The avid kayaker has been exploring the 67 miles of shoreline for more than a decade. But even he learned about new spots after the Magothy River Association recently launched an online water trail guide.
The map denotes 30 points of interest along the trail, as well as “hidden gems” that may ordinarily be obstructed from view. Seventeen accompanying videos on the association’s website give visitors facts and tips on how to access these spots.
McMillin, who organizes kayak trips, said one of those videos taught him how to get to a tucked-away cove through a small opening in the grass. He had been in the area before, but never approached at the angle necessary to notice the opening.
“I think the map is making more people aware of the Magothy and these hidden spots,” said McMillin, 60. “That will make people appreciate the river more, and if they appreciate it more, they will respect it more and want to protect it more.”
Water trails have surged in popularity in the last few years, said Lisa Gutierrez, director of the Maryland Department of Natural Resources’ office of public access, water trails and recreation planning. The state is home to more than 600 miles of designated water trails, according to the department website.
A few have incorporated videos and technology into their guides, Gutierrez said. The corresponding videos at the Magothy provide a bird’s-eye view using drone footage; they were funded by the Chesapeake Bay Trust.
On the water trail’s website, an old-fashioned map outlines the path kayakers can take, with a mileage chart that shows how far each highlight is from another. Each point of interest is described beneath, and the user can keep scrolling down to find a companion video.
The videos are usually two to three minutes long, so that explorers can easily pull them up and learn something new while they’re out on the water.
“When you’re in a kayak, it looks a lot different than if you’re in a big boat,” frequent kayaker Lisa Arrasmith said. “When you have these videos that show you what to look for, it’s a nice preview so you can spot the landmarks.”
The videos tell people kayaking or canoeing on the river what spots to check out, and provides them information about surrounding historical sites, local wildlife and potential obstacles.

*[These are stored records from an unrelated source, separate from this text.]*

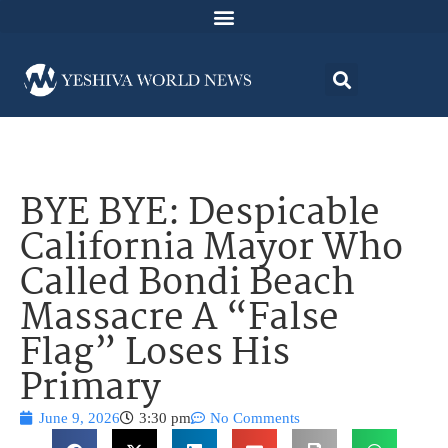
BYE BYE: Despicable
California Mayor Who
Called Bondi Beach
Massacre A “False
Flag” Loses His
Primary
June 9, 2026
3:30 pm
No Comments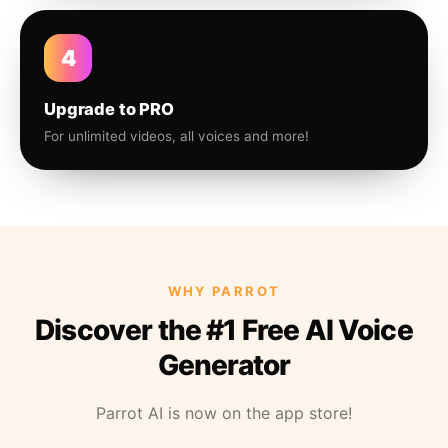
4
Upgrade to PRO
For unlimited videos, all voices and more!
WHY PARROT
Discover the #1 Free AI Voice
Generator
Parrot AI is now on the app store!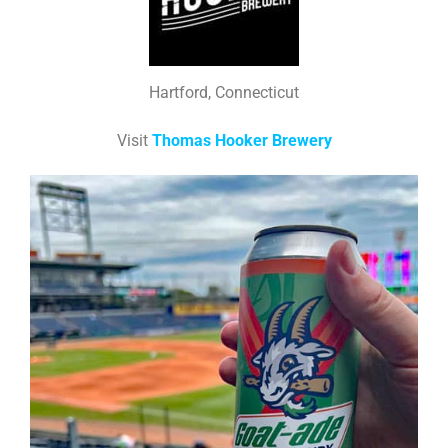
Hartford, Connecticut
Visit
Thomas Hooker Brewery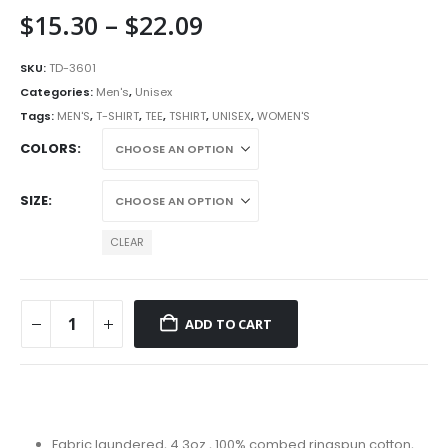
Price
$
15.30
–
$
22.09
range:
$15.30
SKU:
TD-3601
through
Categories:
Men's
,
Unisex
$22.09
Tags:
MEN'S
,
T-SHIRT
,
TEE
,
TSHIRT
,
UNISEX
,
WOMEN'S
COLORS
SIZE
CLEAR
ADD TO CART
Fabric laundered, 4.3oz., 100% combed ringspun cotton,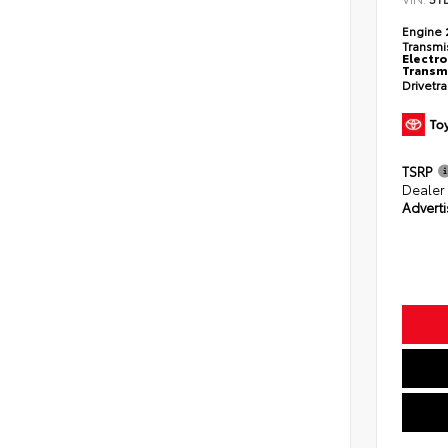
Engine
Transmi
Electro
Transmi
Drivetr
TSRP
Dealer
Adverti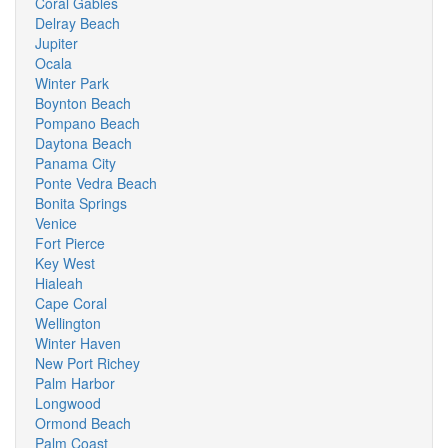
Coral Gables
Delray Beach
Jupiter
Ocala
Winter Park
Boynton Beach
Pompano Beach
Daytona Beach
Panama City
Ponte Vedra Beach
Bonita Springs
Venice
Fort Pierce
Key West
Hialeah
Cape Coral
Wellington
Winter Haven
New Port Richey
Palm Harbor
Longwood
Ormond Beach
Palm Coast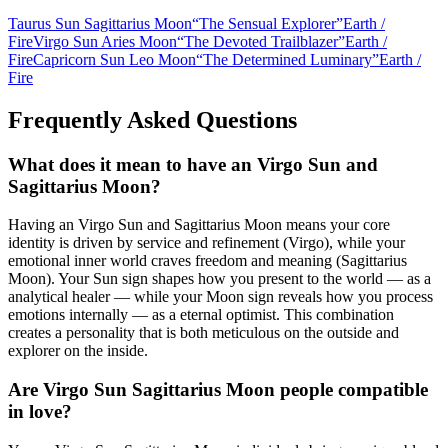
Taurus Sun Sagittarius Moon
“
The Sensual Explorer
”
Earth
/
Fire
Virgo Sun Aries Moon
“
The Devoted Trailblazer
”
Earth
/
Fire
Capricorn Sun Leo Moon
“
The Determined Luminary
”
Earth
/
Fire
Frequently Asked Questions
What does it mean to have an Virgo Sun and
Sagittarius Moon?
Having an Virgo Sun and Sagittarius Moon means your core
identity is driven by service and refinement (Virgo), while your
emotional inner world craves freedom and meaning (Sagittarius
Moon). Your Sun sign shapes how you present to the world — as a
analytical healer — while your Moon sign reveals how you process
emotions internally — as a eternal optimist. This combination
creates a personality that is both meticulous on the outside and
explorer on the inside.
Are Virgo Sun Sagittarius Moon people compatible
in love?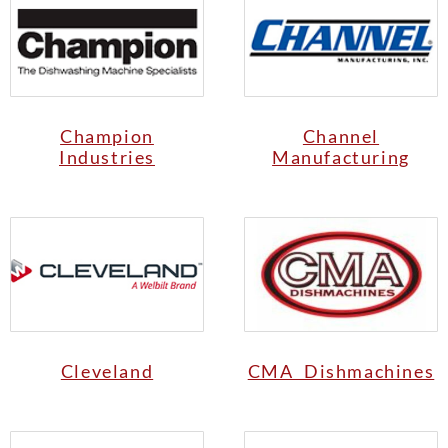
Champion
Channel
Industries
Manufacturing
Cleveland
CMA Dishmachines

Some also link to an ongoing initiative by the Magothy River Association, the Living History Project.
The project aims to tell the stories of longtime residents of the watershed, through interviews and photos. One woman, who has lived near Cattail Creek since 1947, discussed how the area has changed over the years as houses were built on what was once open land. The group is hoping to add more videos throughout the summer.
“By recording what people remember about the river, it’s an indication of how far we need to go to restore the river to what it was like in the day,” said Paul Spadaro, the association’s president.

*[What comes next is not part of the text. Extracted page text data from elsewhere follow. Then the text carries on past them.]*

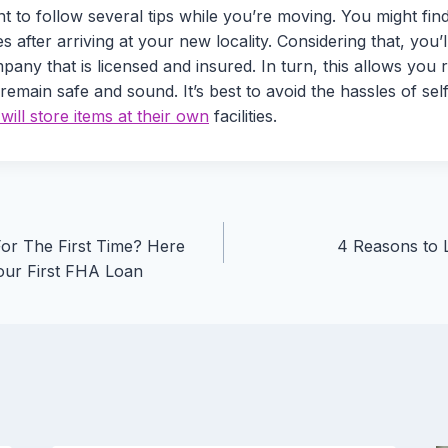
tant to follow several tips while you’re moving. You might fi
ies after arriving at your new locality. Considering that, you’l
any that is licensed and insured. In turn, this allows you 
 remain safe and sound. It’s best to avoid the hassles of sel
ill store items at their own
facilities.
or The First Time? Here
4 Reasons to L
our First FHA Loan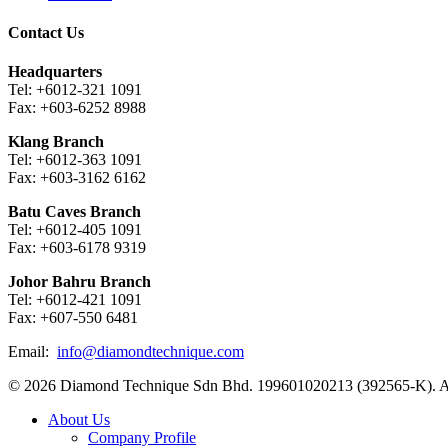
Contact Us
Headquarters
Tel: +6012-321 1091
Fax: +603-6252 8988
Klang Branch
Tel: +6012-363 1091
Fax: +603-3162 6162
Batu Caves Branch
Tel: +6012-405 1091
Fax: +603-6178 9319
Johor Bahru Branch
Tel: +6012-421 1091
Fax: +607-550 6481
Email:
info@diamondtechnique.com
© 2026 Diamond Technique Sdn Bhd. 199601020213 (392565-K). Al
Close
About Us
Menu
Company Profile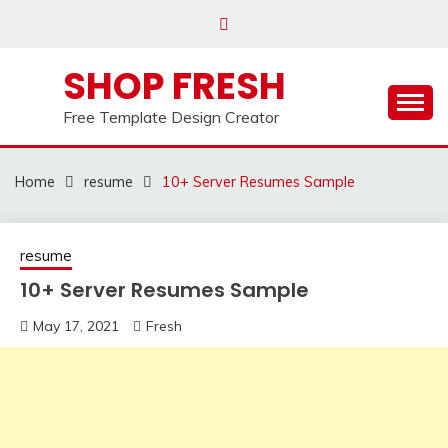
Skip
to
content
SHOP FRESH
Free Template Design Creator
Home
resume
10+ Server Resumes Sample
resume
10+ Server Resumes Sample
May 17, 2021
Fresh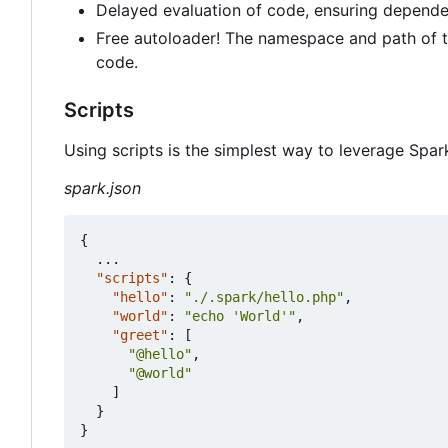
Delayed evaluation of code, ensuring depende
Free autoloader! The namespace and path of th
code.
Scripts
Using scripts is the simplest way to leverage Spar
spark.json
{
...
"scripts"
:
{
"hello"
:
"./.spark/hello.php"
,
"world"
:
"echo 'World'"
,
"greet"
:
[
"@hello"
,
"@world"
]
}
}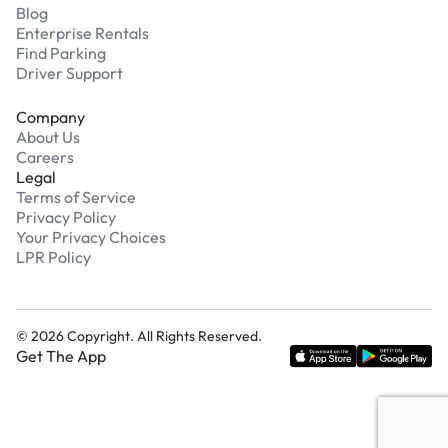
Blog
Enterprise Rentals
Find Parking
Driver Support
Company
About Us
Careers
Legal
Terms of Service
Privacy Policy
Your Privacy Choices
LPR Policy
©
2026
Copyright. All Rights Reserved.
Get The App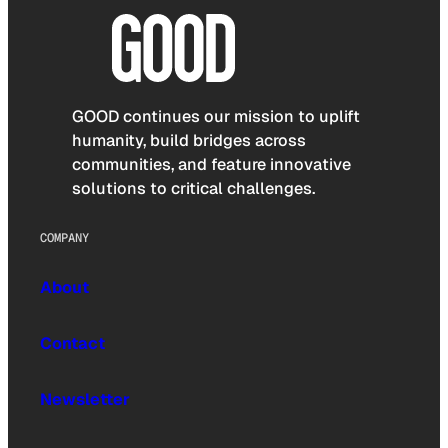
GOOD continues our mission to uplift
humanity, build bridges across
communities, and feature innovative
solutions to critical challenges.
COMPANY
About
Contact
Newsletter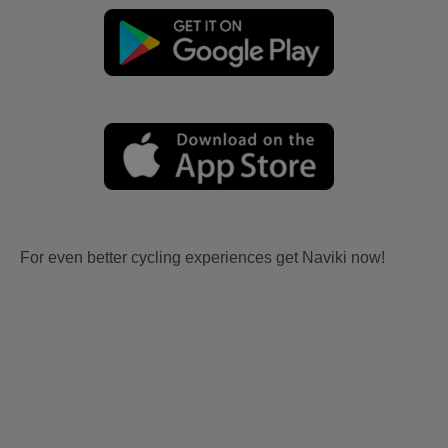
For even better cycling experiences get Naviki now!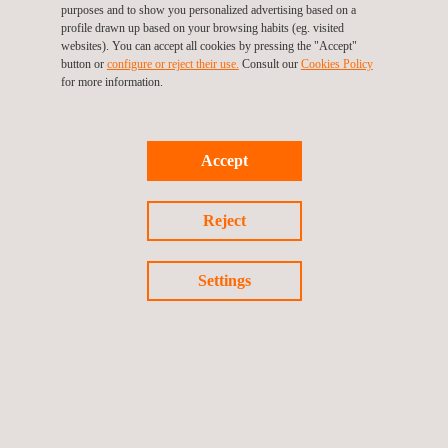
purposes and to show you personalized advertising based on a
critical equipment systems, including:
profile drawn up based on your browsing habits (eg. visited
drawing up performance standards for all identified HSECES
websites). You can accept all cookies by pressing the "Accept"
providing qualitative and quantitative performance
button or
configure or reject their use.
Consult our
Cookies Policy
requirements for each piece of equipment or computer
for more information.
programme
protecting people and the environment from major hazards
such as fire, explosions and the emission of toxic gases or
Accept
fumes
ensuring the effective and safe evacuation of people from
affected areas of the site, the evacuation of the entire site
Reject
and/or the transfer of people to safety
Settings
KEY CUSTOMER BENEFITS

The health of the Magothy River has been declining in recent years. In 2016, the association gave it a “D” grade based on water clarity, dissolved oxygen and acreage of submerged aquatic vegetation. The health index dropped five points from the year before.

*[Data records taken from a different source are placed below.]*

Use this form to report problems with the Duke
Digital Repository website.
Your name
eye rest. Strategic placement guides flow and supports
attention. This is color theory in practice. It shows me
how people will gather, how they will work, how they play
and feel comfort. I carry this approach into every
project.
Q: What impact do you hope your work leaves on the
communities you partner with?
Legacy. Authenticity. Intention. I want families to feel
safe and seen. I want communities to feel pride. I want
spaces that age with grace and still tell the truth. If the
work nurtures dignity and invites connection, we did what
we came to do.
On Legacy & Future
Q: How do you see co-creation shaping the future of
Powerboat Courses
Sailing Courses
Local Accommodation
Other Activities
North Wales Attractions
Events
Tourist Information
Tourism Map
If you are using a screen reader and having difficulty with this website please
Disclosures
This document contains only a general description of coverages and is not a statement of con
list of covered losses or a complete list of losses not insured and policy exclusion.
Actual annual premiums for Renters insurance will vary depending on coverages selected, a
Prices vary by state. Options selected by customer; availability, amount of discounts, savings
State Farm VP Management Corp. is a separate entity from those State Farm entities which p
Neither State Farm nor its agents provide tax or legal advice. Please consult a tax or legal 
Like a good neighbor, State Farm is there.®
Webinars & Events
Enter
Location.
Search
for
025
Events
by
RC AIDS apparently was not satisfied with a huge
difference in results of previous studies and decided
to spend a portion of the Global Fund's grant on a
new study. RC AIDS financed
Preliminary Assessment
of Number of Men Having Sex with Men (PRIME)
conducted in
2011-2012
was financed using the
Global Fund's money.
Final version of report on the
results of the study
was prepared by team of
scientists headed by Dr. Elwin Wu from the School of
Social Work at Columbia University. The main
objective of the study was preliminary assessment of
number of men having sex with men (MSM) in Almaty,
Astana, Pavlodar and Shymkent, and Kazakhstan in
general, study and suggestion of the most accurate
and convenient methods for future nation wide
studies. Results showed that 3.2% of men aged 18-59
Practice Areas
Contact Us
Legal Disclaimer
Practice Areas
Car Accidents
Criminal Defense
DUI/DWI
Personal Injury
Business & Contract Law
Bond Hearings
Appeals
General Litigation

“Our main goal is to do everything we can to protect the Magothy River,” said Andrea Germain, who sits on the river association’s board. “Our thought is that, with the water trail, if we can make it available to more people, they’ll become stewards. After seeing the beauty, they’ll do whatever they can to protect it.”
Last month, the association held a ribbon-cutting ceremony to announce the availability of the water trail guide in a newly built kiosk at Spriggs Farm Park. The park is one of two places, along with Beachwood Park, where the public can launch their kayaks into the Magothy.
“This was a big win for us to be able to work with the county and create these two new launch sites for public access to the water,” Germain said. “It should be open to the public, whether you live on the water or not.”
Improving public water access is a priority for Anne Arundel County Executive Steve Schuh, said his spokesman, Owen McEvoy. The kiosks, guides and videos provide a road map for people who may not be familiar with the water, he said.
Going into the summer’s hottest stretch, the Magothy water trail guide is “another feather in our cap when it comes to engaging people to get out on the water in Anne Arundel County,” McEvoy said.
Christine Burns created an interactive, online map of the Kings Creek Water Trail in 2015 while serving with the state’s Chesapeake Conservation Corps. The map, which is also printable, takes visitors through various spots along the trail, introducing them to local wildlife and historical facts.
Burns said technology is a good way to make the water trails more accessible, and deepen the connection between the visitors and the river.
“If everyone already has their phone out to take selfies and pictures,” Burns said, “they might as well learn something.”